Create a broken link checker with Python

crawling
scraping
auditing
advertools
A Python script that takes a an advertools crawl file, maps the links on all pages, finds broken internal links and locates them. Also runs the same for external links.

It is assumed that you have alread crawled a website and have the crawl file ready. You can run a simple crawl of a website as follows:

Crawling a website

import advertools as adv
import pandas as pd

adv.crawl(
    url_list="https://example.com",
    output_file="output_file.jsonl",
    follow_links=True)

crawl_df = pd.read_json("output_file.jsonl", lines=True)

Getting error URLs

error_urls = crawl_df[crawl_df['status'].ne(200)]['url'].tolist()
error_urls
['https://supermetrics.com/blog/google-ads-key-lessons',
 'https://supermetrics.com/blog/marketing-data-pipeline',
 'https://supermetrics.com/case-studies/vuelo6',
 'https://supermetrics.com/docs/integration-google-analytics-fields/',
 'https://supermetrics.com/webinars/vanmoof-data-warehouse',
 'https://support.supermetrics.com/support/solutions/articles/19000092290-can-i-schedule-queries-to-refresh-automatically-excel-',
 'https://supermetrics.com/blog/bulk-url-checker-template',
 'https://supermetrics.com/blog/insightful-ppc-report']

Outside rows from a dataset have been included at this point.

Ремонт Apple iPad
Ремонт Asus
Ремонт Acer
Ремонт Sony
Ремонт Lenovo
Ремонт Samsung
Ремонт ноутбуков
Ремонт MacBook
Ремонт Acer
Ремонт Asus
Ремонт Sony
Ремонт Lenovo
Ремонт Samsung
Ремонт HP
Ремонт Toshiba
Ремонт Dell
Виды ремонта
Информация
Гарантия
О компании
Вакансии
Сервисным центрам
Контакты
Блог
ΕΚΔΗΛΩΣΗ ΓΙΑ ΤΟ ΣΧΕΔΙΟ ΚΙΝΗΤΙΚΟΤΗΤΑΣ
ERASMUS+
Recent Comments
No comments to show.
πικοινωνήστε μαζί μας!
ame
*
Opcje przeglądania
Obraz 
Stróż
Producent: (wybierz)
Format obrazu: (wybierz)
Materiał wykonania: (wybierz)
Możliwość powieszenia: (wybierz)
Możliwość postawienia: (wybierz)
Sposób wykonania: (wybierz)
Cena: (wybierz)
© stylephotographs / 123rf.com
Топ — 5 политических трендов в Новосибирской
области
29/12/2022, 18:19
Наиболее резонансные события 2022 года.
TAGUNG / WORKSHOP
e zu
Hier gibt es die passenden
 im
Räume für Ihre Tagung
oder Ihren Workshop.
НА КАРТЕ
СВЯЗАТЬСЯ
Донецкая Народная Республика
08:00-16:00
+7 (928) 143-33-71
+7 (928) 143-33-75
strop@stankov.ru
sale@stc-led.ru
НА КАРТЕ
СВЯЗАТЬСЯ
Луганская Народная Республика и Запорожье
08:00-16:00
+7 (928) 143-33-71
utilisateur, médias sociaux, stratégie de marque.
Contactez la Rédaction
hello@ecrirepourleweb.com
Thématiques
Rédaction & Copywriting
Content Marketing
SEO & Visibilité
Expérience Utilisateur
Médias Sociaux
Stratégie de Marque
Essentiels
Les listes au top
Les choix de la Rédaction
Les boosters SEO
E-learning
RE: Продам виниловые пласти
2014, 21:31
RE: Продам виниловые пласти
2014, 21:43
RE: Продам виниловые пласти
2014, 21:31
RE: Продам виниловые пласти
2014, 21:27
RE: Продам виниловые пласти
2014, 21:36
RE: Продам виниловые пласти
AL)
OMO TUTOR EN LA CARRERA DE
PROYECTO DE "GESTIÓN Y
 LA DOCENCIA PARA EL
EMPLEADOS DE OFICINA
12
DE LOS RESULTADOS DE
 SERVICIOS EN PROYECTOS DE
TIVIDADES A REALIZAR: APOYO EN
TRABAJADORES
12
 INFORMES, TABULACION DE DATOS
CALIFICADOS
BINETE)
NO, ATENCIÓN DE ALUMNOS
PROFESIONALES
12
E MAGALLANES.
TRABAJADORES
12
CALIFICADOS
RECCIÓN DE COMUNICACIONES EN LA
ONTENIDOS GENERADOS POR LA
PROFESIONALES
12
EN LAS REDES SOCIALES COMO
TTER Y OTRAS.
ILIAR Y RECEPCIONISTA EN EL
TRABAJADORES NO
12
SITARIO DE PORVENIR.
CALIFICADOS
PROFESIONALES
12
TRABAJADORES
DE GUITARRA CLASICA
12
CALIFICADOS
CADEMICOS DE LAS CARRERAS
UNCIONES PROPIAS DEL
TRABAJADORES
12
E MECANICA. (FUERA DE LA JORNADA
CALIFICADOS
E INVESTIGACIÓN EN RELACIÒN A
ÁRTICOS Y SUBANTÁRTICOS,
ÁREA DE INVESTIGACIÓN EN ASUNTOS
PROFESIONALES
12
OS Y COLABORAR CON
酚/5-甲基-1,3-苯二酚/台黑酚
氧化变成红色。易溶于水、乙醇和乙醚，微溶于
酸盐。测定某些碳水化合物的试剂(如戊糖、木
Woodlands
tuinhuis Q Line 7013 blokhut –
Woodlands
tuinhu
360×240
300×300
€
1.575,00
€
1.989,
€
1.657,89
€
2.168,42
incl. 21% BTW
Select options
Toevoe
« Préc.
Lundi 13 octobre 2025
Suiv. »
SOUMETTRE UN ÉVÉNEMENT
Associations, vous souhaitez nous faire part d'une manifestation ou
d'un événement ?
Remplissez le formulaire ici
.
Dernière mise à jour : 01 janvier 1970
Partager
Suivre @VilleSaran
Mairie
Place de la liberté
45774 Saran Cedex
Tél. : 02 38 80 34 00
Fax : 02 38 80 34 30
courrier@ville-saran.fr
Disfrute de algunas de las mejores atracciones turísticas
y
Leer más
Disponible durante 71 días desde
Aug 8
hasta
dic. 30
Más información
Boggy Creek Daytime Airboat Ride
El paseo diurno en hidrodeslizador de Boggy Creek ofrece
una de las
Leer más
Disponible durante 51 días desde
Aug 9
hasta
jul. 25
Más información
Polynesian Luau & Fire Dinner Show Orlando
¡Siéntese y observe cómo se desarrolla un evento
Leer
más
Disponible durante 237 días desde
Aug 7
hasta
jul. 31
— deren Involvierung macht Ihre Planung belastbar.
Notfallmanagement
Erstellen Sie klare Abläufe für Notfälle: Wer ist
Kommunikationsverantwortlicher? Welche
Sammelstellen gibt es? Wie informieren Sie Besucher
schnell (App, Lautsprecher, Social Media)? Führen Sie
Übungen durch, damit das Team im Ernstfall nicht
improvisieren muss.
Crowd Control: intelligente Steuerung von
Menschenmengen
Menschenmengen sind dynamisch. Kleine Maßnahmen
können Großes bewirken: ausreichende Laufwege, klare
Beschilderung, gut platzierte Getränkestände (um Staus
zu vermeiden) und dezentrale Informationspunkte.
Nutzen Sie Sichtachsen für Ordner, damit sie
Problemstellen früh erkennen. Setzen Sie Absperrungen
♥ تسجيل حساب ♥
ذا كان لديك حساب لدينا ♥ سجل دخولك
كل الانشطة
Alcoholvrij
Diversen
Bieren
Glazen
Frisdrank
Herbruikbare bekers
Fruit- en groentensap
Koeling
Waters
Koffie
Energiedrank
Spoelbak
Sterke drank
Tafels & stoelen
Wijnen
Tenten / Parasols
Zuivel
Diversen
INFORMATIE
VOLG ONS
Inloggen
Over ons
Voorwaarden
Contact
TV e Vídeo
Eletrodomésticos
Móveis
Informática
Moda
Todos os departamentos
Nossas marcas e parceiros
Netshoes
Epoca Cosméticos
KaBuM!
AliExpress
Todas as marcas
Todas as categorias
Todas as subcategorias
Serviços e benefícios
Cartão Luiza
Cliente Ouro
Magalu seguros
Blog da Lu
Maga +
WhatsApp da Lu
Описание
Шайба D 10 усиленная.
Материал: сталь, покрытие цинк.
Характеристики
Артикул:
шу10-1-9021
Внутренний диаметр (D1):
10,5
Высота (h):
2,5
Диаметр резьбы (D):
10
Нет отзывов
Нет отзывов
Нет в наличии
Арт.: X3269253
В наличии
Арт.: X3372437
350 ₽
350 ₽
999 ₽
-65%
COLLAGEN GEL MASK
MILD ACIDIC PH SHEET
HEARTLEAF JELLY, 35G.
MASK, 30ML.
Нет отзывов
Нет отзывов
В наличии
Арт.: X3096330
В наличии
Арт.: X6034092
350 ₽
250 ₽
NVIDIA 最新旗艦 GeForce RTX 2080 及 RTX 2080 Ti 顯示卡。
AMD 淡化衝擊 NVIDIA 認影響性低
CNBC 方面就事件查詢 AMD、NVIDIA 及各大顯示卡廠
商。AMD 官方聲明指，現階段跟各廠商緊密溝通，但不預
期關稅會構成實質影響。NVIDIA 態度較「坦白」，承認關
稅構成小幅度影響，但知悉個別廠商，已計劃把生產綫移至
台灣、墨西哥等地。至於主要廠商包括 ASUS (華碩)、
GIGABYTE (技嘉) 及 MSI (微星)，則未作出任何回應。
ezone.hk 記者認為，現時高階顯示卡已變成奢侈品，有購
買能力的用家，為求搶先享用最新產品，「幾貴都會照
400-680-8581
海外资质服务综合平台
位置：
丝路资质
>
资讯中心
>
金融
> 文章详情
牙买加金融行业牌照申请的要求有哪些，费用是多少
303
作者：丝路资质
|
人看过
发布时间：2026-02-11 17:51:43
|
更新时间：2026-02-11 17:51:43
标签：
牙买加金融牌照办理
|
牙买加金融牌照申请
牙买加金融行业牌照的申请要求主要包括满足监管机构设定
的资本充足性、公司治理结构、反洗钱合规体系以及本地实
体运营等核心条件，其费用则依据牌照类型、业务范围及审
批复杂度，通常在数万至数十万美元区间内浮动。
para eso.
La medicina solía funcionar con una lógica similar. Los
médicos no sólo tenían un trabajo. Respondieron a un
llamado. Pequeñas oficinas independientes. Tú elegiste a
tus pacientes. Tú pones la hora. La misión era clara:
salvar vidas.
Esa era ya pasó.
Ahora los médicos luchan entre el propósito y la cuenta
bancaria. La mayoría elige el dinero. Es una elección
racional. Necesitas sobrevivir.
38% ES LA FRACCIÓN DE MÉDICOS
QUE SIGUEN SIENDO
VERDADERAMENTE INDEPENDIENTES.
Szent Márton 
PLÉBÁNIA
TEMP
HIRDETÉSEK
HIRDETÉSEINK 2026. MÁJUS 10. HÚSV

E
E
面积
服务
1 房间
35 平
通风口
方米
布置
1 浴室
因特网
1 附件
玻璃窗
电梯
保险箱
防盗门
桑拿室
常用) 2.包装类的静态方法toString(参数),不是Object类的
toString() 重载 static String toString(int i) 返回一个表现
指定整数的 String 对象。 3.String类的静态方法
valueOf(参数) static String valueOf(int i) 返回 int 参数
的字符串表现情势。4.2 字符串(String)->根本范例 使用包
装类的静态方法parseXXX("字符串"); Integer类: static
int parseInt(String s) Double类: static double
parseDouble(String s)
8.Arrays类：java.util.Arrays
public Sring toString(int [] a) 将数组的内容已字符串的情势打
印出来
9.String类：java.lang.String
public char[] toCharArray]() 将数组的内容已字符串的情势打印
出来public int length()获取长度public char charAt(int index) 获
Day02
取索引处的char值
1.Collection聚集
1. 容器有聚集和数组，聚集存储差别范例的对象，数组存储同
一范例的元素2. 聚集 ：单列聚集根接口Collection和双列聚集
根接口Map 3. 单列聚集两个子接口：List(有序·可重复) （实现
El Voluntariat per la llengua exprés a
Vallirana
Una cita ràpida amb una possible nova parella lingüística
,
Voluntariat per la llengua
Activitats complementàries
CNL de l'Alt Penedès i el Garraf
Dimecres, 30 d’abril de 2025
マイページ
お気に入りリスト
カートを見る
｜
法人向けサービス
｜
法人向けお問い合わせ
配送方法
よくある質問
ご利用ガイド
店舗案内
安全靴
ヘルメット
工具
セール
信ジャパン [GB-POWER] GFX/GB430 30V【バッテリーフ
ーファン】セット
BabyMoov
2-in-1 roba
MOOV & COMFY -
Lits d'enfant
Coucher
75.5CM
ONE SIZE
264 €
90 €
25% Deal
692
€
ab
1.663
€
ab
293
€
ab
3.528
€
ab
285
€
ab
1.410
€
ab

Errors here are defined as anything with a status code other than 200. It is up to you to define this by filtering the status codes that make sense to you. Examples:

  • Finding status codes between two numbers:
crawl_df[crawl_df['status'].between(400, 499)]

The between method optionally takes an inclusive parameter, to which you can supply any of [“both”, “neither”, “left”, “right”]

  • Finding status codes that belong to a defined set of codes
crawl_df[crawl_df['status'].isin([404, 403, 429])]
  • Finding status codes that are any of <, >, <=, >=, ==, != which are also available as method names. I prefer using the method names because this doesn’t have any spaces, and enables method chaining.
crawl_df[crawl_df['status'].lt(400)]  # < "less than"
crawl_df[crawl_df['status'].gt(400)]  # > "greater than"
crawl_df[crawl_df['status'].le(400)]  # <=
crawl_df[crawl_df['status'].ge(400)]  # >=
crawl_df[crawl_df['status'].eq(400)]  # ==
crawl_df[crawl_df['status'].ne(400)]  # !=

Locating error URLs

Finding which URLs had the status code(s) of choice is quite easy, but we also want to know which pages link to these URLs. You might want to change those links and link somewhere else in case the broken URLs have expired for example.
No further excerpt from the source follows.